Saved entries

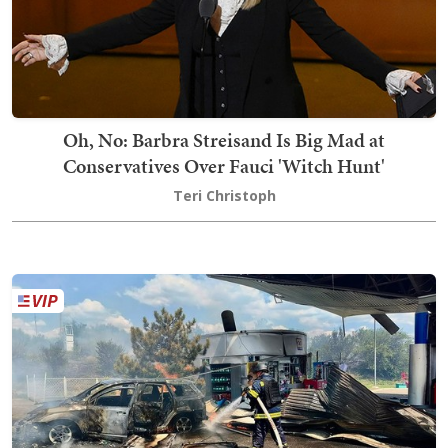
Oh, No: Barbra Streisand Is Big Mad at
Conservatives Over Fauci 'Witch Hunt'
Teri Christoph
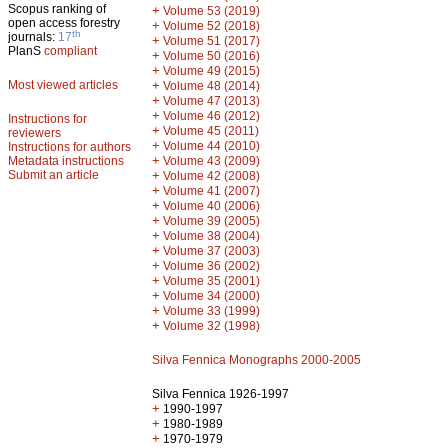
Scopus ranking of
+
Volume 53 (2019)
open access forestry
+
Volume 52 (2018)
th
journals:
17
+
Volume 51 (2017)
PlanS
compliant
+
Volume 50 (2016)
+
Volume 49 (2015)
Most viewed articles
+
Volume 48 (2014)
+
Volume 47 (2013)
+
Volume 46 (2012)
Instructions for
+
Volume 45 (2011)
reviewers
+
Volume 44 (2010)
Instructions for authors
+
Metadata instructions
Volume 43 (2009)
Submit an article
+
Volume 42 (2008)
+
Volume 41 (2007)
+
Volume 40 (2006)
+
Volume 39 (2005)
+
Volume 38 (2004)
+
Volume 37 (2003)
+
Volume 36 (2002)
+
Volume 35 (2001)
+
Volume 34 (2000)
+
Volume 33 (1999)
+
Volume 32 (1998)
Silva Fennica Monographs 2000-2005
Silva Fennica 1926-1997
+
1990-1997
+
1980-1989
+
1970-1979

» How to complete this task: Across the records above, return every line that contains the word "Silva".

» Output of the task:
Silva Fennica Monographs 2000-2005
Silva Fennica 1926-1997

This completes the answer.